College of Health, Science, and Technology

Objectives

Understand the concept of Dictionary structures and the notion of key-value pairs
Understand the difference between a set, map, and table
Know what a hashing function does and some of the ways to create a hashing function
Understand what collisions are and the four ways they can be resolved

Hashing Data Structures

Basics

Take any object and passes it through a function to get some value
The value is a positive integer or zero
The value is used to map object to a position in an array
The two most common hashing structures are dictionaries and sets

Dictionary Types

A dictionary data structure associates each item with a key
This association is commonly referred to as key-value pairs
An item is retrieved by searching for its key rather than the item or some index value
The two types of hashing data structures we study are
1. Hashtable
2. Hashmap
Each behave the same way with two distinct differences
1. hashmaps allow null keys and multiple null values
2. hashtables are thread safe while hashmaps are not
Please note that these particular implementations are for Java’s built-in types and other languages may differ

Hashtables

Hashtables are dictionaries in which the key for an item is used to compute the array index where the item resides
The function that maps the key to an array index is called the hash function
The integer produced by the hash function is called a hash code
Ideally the running time to add, retrieve, or remove an item is \(O(1)\)

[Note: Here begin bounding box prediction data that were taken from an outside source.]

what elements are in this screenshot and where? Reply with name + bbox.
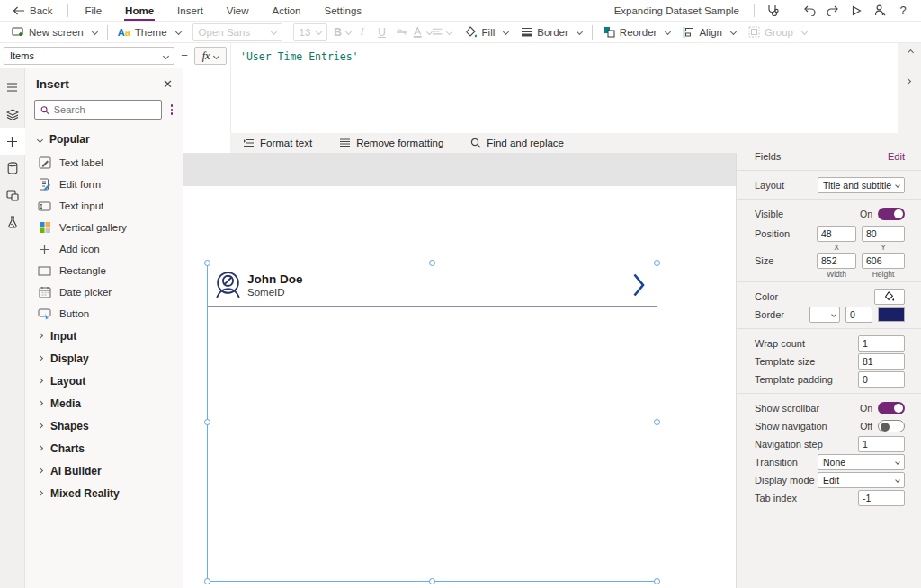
gallery-control[interactable]: John Doe SomeID: [207, 263, 657, 582]
gallery-item-title[interactable]: John Doe: [247, 272, 303, 286]
show-scrollbar-toggle[interactable]: [878, 402, 905, 414]
gallery-template-row[interactable]: John Doe SomeID: [207, 263, 657, 307]
selection-handle[interactable]: [654, 419, 660, 425]
insert-icon[interactable]: [0, 128, 25, 155]
fx-dropdown[interactable]: fx: [194, 47, 227, 65]
data-sources-icon[interactable]: [0, 155, 25, 182]
new-screen-button[interactable]: New screen: [5, 22, 103, 43]
selection-handle[interactable]: [654, 260, 660, 266]
font-color-icon[interactable]: [412, 22, 432, 42]
strikethrough-icon[interactable]: [392, 22, 412, 42]
wrap-count-row: Wrap count: [737, 334, 921, 352]
collapse-formula-icon[interactable]: [908, 49, 914, 56]
menu-tab-settings[interactable]: Settings: [313, 0, 374, 22]
formula-editor[interactable]: 'User Time Entries': [230, 43, 898, 133]
category-layout[interactable]: Layout: [25, 370, 183, 392]
insert-item-text-label[interactable]: Text label: [25, 152, 183, 174]
insert-item-add-icon[interactable]: Add icon: [25, 238, 183, 260]
menu-tab-action[interactable]: Action: [261, 0, 313, 22]
insert-item-date-picker[interactable]: Date picker: [25, 281, 183, 303]
selection-handle[interactable]: [204, 419, 210, 425]
search-box[interactable]: [34, 100, 162, 120]
show-navigation-toggle[interactable]: [878, 420, 905, 432]
selection-handle[interactable]: [429, 578, 435, 584]
back-button[interactable]: Back: [0, 5, 62, 16]
preview-play-icon[interactable]: [845, 2, 867, 20]
find-replace-button[interactable]: Find and replace: [470, 138, 564, 148]
navigation-step-input[interactable]: [858, 436, 905, 452]
category-ai-builder[interactable]: AI Builder: [25, 459, 183, 482]
insert-item-button[interactable]: Button: [25, 303, 183, 325]
insert-item-edit-form[interactable]: Edit form: [25, 174, 183, 195]
size-height-input[interactable]: [862, 253, 905, 269]
share-icon[interactable]: [869, 2, 890, 20]
border-button[interactable]: Border: [514, 22, 588, 43]
screens-layers-icon[interactable]: [0, 101, 25, 128]
font-size-select[interactable]: 13: [293, 23, 327, 41]
italic-button[interactable]: I: [353, 22, 372, 42]
border-style-select[interactable]: —: [809, 307, 840, 323]
next-arrow-icon[interactable]: [633, 273, 645, 297]
selection-handle[interactable]: [654, 578, 660, 584]
app-screen-artboard[interactable]: John Doe SomeID: [183, 186, 736, 588]
text-align-icon[interactable]: [432, 22, 452, 42]
formula-text[interactable]: 'User Time Entries': [231, 43, 898, 63]
category-charts[interactable]: Charts: [25, 437, 183, 459]
display-mode-select[interactable]: Edit: [818, 472, 905, 488]
bold-button[interactable]: B: [333, 22, 353, 42]
media-icon[interactable]: [0, 182, 25, 209]
group-button[interactable]: Group: [742, 22, 813, 43]
selection-handle[interactable]: [429, 260, 435, 266]
redo-icon[interactable]: [822, 2, 844, 20]
color-picker-button[interactable]: [874, 289, 905, 305]
category-media[interactable]: Media: [25, 392, 183, 414]
category-input[interactable]: Input: [25, 325, 183, 347]
category-display[interactable]: Display: [25, 347, 183, 370]
insert-item-vertical-gallery[interactable]: Vertical gallery: [25, 217, 183, 238]
selection-handle[interactable]: [204, 578, 210, 584]
reorder-button[interactable]: Reorder: [596, 22, 677, 43]
size-width-input[interactable]: [817, 253, 856, 269]
template-size-input[interactable]: [858, 353, 905, 370]
app-checker-icon[interactable]: [762, 2, 783, 20]
property-selector[interactable]: Items: [4, 47, 174, 65]
more-options-icon[interactable]: [167, 102, 177, 117]
layout-select[interactable]: Title and subtitle: [818, 177, 905, 193]
expand-panel-icon[interactable]: [905, 78, 911, 85]
visible-toggle[interactable]: [878, 208, 905, 220]
chevron-right-icon: [37, 468, 43, 474]
theme-button[interactable]: Aa Theme: [112, 22, 187, 43]
wrap-count-input[interactable]: [858, 335, 905, 352]
selection-handle[interactable]: [204, 260, 210, 266]
search-input[interactable]: [54, 104, 156, 115]
position-x-input[interactable]: [817, 226, 856, 242]
gallery-item-subtitle[interactable]: SomeID: [247, 287, 303, 298]
transition-select[interactable]: None: [818, 454, 905, 470]
section-popular[interactable]: Popular: [25, 125, 183, 152]
border-width-input[interactable]: [845, 307, 872, 323]
format-text-button[interactable]: Format text: [243, 138, 312, 148]
font-family-select[interactable]: Open Sans: [192, 23, 282, 41]
category-mixed-reality[interactable]: Mixed Reality: [25, 482, 183, 504]
menu-tab-insert[interactable]: Insert: [165, 0, 215, 22]
fill-button[interactable]: Fill: [459, 22, 515, 43]
menu-tab-file[interactable]: File: [74, 0, 114, 22]
tree-view-menu-icon[interactable]: [0, 74, 25, 101]
close-icon[interactable]: ✕: [163, 78, 173, 90]
menu-tab-view[interactable]: View: [215, 0, 261, 22]
category-shapes[interactable]: Shapes: [25, 414, 183, 437]
menu-tab-home[interactable]: Home: [113, 0, 165, 22]
insert-item-rectangle[interactable]: Rectangle: [25, 260, 183, 281]
help-icon[interactable]: ?: [892, 2, 914, 20]
tab-index-input[interactable]: [858, 490, 905, 506]
position-y-input[interactable]: [862, 226, 905, 242]
border-color-swatch[interactable]: [878, 307, 905, 322]
undo-icon[interactable]: [799, 2, 820, 20]
remove-formatting-button[interactable]: Remove formatting: [339, 138, 443, 148]
advanced-tools-icon[interactable]: [0, 209, 25, 236]
align-button[interactable]: Align: [676, 22, 742, 43]
template-padding-input[interactable]: [858, 371, 905, 388]
insert-item-text-input[interactable]: Text input: [25, 195, 183, 217]
underline-button[interactable]: U: [372, 22, 392, 42]
ribbon-toolbar: New screen Aa Theme Open Sans 13 B I U F…: [0, 22, 921, 43]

\[ F(X_{object})_{\text{hash function}} \rightarrow Y_{\text{hash code}} \]

Hashtable Example

Suppose we have a hash function we’ll call \(H(key)\)

Key	Hash Code	Value
“555-0001”	\(H(key) = 1\)	“100 Elm Road”
“555-1214”	\(H(key) = 4\)	“150 Main Street”
“555-9998”	\(H(key) = 6\)	“999 Kanto Drive”

Mapping phone number (key) to array indices which is where the value will be stored

Index	Value
0	null
1	“100 Elm Road”
2	null
3	null
4	“150 Main Street”
5	null
6	“999 Kanto Drive”
7	null

Hashtable Definition

public interface HashTable<K, V> { 
  public boolean add(K key, V value);
  public boolean remove(K key);
  public V get(K key);
  public boolean containsKey(K key);
  public boolean containsValue(V value);
  public List<K> keyList();
  public List<V> valueList();
  public void clear();
  public int size();
  public boolean isEmpty();
}

Note the two generics K and V
K is the type of the key and V is the type of the value
The key-value pairs can be of different types

Notes on Hashtables

Unlike array-based lists when an item is added or removed it is not necessary to shift other items in a hashtable, gaps are premitted
Ideally the array should be the same size as the number of items it contains to ensure efficient use of space
A hash function that maps each search key into a unique integer is called a perfect hash function

Note

Perfect hash functions are not possible due to the pigeon hole principle

Computing Hash Codes

Whether for hashtables/maps or hashsets a hashing data structure requires the ability to compute hash codes
If keys are integers then they can be used directly
If the keys are arbitrary objects (such as a String) then they have to be mapped by the hash function to a non-negative integer as a valid array index

Example Hash Function

Suppose we wanted to convert a String to a hash code
We observe that characters have a Unicode value that we can use
Our first instinct might be to sum these values

public int stringHashFunction(String s) {
    int hashCode = 0;
    for(char c : s.toCharArray()) {
        hashCode += c;
    }
    return hashCode;
}

If we call this function using the string “data structures” we get
- “data structures” = 1566

Example Hash Function Cont.

The hash function in the previous slide is not a very good one
Suppose we used the same function to map the following string
- “saturated crust” = 1566
We get the same exact hash code for a clearly different String
This is known as a hash collision and is something we want to make sure happens infrequently
- Hash collisions occur when two unique objects produces the same hash code

Example Hash Function Cont.

A better approach might be to multiply each character with it’s position in the string starting with 1

public int stringHashFunction(String s) {
    int hashCode = 0;
    int position = 1;
    for(char c : s.toCharArray()) {
        hashCode += c * position;
        position += 1;
    }
    return hashCode;
}

Now the string “data structures” and “saturated crust” becomes
- “data structures” = 12948
- “saturated crust” = 12445
While not perfect, it is harder to accidentally get hash collisions

Map Hash Code to Index

What if the hash function produces a hash code that is too large to be a valid index?
Suppose the array only has 100 cells but the hash code produced 12948, how do we map this to one of the 100 cells in the array?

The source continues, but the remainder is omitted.